The agency is working on farm assurance schemes with the Waste and Resources Action Programme (Wrap), the NFU, and the Renewable Energy Association to address both the plastic waste produced by agriculture and to reduce plastic contamination in biowaste spread on farmland.
Spreading of some materials to land is poorly controlled and can give rise to contamination. Some 300,000ha are contaminated in the UK. Meanwhile, microplastics are widespread in soil, with unknown consequences.
Looking ahead
Soil has been overlooked in environment policy in recent decades, the EA report says.
But Defra’s 25-year Environment Plan states that England’s “soils must be managed sustainably by 2030” and “steps must be taken towards restoring the UK’s soils”.
A new system of “public money for public goods” will reward farmers for environmental outcomes such as emphasising healthy soils.

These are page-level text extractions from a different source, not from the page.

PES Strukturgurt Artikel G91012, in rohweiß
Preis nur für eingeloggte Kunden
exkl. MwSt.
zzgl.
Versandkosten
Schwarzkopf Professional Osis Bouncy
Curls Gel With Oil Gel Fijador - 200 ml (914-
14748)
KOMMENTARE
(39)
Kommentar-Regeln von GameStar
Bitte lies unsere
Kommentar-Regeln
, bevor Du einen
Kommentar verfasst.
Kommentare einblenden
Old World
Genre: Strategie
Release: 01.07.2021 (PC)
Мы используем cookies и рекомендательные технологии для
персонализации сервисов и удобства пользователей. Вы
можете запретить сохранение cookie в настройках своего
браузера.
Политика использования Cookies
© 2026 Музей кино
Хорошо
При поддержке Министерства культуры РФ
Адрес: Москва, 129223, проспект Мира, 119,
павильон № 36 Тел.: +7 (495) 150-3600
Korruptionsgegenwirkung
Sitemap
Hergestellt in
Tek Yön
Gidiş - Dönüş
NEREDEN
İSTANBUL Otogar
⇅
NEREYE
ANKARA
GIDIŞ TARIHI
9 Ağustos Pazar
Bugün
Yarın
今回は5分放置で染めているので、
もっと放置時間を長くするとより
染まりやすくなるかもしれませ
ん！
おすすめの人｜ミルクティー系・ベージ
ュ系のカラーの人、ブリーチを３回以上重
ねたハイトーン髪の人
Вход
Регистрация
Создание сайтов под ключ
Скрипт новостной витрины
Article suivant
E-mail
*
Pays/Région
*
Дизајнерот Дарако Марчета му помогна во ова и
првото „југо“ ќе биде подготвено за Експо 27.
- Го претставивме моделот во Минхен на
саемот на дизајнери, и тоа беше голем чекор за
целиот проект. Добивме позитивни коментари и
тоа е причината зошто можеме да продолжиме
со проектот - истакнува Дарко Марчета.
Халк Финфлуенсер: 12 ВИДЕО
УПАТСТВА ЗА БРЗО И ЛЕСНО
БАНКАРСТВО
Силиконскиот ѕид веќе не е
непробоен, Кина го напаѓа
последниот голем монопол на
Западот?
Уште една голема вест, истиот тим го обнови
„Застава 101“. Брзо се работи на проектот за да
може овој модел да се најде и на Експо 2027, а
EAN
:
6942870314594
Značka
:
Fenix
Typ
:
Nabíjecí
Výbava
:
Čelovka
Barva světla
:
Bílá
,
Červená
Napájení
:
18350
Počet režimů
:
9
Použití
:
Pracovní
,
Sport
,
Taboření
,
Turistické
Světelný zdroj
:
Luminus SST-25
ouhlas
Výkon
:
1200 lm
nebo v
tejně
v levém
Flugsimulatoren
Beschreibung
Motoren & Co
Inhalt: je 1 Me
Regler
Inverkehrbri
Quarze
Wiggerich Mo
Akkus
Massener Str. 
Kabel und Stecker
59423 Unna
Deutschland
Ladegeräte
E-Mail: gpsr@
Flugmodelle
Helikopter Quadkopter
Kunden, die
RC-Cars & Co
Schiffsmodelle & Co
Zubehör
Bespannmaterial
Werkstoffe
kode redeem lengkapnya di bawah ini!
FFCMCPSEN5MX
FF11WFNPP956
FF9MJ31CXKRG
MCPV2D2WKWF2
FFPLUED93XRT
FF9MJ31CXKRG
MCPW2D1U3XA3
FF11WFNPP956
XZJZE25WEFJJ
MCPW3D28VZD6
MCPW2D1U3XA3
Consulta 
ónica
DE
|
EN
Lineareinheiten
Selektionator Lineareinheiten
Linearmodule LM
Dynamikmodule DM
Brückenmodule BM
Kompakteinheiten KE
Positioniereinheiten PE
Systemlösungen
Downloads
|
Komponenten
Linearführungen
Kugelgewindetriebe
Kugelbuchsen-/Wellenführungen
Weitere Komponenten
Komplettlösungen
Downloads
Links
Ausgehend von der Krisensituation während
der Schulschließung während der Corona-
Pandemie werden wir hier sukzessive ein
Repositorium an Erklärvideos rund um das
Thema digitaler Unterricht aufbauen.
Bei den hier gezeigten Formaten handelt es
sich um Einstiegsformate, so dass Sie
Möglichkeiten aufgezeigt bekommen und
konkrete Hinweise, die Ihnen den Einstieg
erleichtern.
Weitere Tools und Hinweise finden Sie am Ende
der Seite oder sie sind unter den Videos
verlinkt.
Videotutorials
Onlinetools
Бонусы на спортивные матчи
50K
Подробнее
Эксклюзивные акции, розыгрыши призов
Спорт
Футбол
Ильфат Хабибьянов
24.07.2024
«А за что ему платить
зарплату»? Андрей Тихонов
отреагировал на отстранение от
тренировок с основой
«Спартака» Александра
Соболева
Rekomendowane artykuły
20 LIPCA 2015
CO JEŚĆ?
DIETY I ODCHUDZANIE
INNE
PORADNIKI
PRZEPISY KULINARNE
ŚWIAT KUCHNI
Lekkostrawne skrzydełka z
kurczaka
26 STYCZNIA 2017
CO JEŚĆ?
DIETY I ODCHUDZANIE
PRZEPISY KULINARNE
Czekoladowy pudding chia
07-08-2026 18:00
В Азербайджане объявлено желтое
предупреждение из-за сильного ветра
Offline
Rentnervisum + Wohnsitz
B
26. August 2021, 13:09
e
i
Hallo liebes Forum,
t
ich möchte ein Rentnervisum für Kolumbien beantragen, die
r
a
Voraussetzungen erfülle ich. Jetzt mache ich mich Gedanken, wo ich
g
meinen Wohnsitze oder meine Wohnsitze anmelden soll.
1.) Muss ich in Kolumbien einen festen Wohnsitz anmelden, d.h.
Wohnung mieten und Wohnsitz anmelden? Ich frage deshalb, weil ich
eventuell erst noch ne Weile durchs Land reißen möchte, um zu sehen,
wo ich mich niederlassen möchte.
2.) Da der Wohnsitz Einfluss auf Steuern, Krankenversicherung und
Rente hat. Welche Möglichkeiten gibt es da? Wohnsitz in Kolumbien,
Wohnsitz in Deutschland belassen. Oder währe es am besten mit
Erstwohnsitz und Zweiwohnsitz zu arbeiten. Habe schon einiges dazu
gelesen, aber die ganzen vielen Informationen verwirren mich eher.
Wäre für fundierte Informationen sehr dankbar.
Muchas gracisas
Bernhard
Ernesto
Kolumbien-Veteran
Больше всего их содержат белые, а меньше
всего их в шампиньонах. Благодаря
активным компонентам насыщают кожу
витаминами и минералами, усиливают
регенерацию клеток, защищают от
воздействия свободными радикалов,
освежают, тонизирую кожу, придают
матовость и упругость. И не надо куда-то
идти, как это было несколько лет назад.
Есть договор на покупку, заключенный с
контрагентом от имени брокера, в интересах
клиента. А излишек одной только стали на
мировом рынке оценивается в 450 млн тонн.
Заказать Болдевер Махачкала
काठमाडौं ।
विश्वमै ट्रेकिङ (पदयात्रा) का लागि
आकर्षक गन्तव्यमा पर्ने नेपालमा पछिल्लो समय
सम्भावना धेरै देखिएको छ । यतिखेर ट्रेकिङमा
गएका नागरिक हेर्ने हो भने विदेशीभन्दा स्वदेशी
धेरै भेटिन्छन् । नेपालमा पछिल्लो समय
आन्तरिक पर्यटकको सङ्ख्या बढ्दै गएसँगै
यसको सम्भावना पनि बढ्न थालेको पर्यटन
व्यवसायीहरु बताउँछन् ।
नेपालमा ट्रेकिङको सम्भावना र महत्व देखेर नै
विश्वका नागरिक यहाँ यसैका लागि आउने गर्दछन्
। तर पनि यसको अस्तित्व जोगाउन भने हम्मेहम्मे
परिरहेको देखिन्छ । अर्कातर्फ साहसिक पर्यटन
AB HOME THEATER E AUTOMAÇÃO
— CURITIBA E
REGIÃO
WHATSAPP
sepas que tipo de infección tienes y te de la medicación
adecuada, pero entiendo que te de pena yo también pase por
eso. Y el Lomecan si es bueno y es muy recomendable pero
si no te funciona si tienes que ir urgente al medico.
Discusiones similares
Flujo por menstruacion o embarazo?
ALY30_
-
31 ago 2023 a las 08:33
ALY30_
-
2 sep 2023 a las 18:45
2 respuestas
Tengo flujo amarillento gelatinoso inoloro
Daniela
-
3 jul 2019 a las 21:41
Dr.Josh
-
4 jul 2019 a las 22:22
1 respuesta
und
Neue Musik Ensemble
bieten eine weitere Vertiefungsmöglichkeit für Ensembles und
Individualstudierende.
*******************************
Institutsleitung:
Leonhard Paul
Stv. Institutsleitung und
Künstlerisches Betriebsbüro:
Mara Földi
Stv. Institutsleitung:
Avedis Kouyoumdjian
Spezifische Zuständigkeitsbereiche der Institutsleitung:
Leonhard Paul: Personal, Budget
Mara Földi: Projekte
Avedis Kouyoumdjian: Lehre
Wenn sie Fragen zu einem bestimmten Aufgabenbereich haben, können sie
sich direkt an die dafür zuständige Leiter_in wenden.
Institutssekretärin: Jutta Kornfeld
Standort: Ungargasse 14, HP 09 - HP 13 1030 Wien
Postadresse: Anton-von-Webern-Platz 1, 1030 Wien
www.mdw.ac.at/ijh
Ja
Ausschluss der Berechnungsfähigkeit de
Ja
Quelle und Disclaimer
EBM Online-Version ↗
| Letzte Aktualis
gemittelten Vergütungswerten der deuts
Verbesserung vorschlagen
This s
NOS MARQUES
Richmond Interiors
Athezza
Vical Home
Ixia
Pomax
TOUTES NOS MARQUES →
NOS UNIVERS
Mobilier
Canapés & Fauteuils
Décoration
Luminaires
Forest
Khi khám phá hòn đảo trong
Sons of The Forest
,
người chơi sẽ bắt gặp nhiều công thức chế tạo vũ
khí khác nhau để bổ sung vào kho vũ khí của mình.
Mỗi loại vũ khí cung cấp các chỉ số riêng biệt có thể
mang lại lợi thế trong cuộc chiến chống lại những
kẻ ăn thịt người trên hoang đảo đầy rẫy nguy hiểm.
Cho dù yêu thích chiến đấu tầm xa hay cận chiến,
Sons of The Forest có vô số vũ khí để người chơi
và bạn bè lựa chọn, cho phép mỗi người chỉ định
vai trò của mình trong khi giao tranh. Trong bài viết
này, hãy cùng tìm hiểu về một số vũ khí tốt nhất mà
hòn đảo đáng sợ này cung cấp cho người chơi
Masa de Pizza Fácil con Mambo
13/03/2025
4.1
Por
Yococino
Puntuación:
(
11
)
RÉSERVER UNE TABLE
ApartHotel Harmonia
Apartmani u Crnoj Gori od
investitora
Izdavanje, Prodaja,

There is a huge opportunity if the new Environmental Land Management scheme is properly funded to incentivise farmers by rewarding them for protecting and regenerating soils.
In a speech to a Devon and Cornwall Soils Alliance meeting on Monday (2 June), EA chairwoman Emma Howard Boyd said it was vital that farmers take steps to prevent soil loss from their land.
Ms Boyd outlined practices that cause compaction, runoff and erosion. These include:
- Harvesting of maize and vegetable crops late in the year during wet conditions
- Drilling crops late in the year with poor soil structure
- Outwintering of stock where this causes compaction and runoff
- Continuous growing of vegetables (and daffodils in the South West) on soils with low organic matter that are prone to erosion
- Spreading of slurry and manures during winter where this causes compaction
The UN warned in 2017 that about one-third of the world’s soils have already been degraded and if current rates of degradation continue, all the world’s topsoil could be gone within 60 years.
In the UK, a 2014 study by researchers from the University of Sheffield found that UK farm soils are so depleted, they are only capable of 100 more harvests and dramatic action must be taken to avoid an “agricultural crisis”.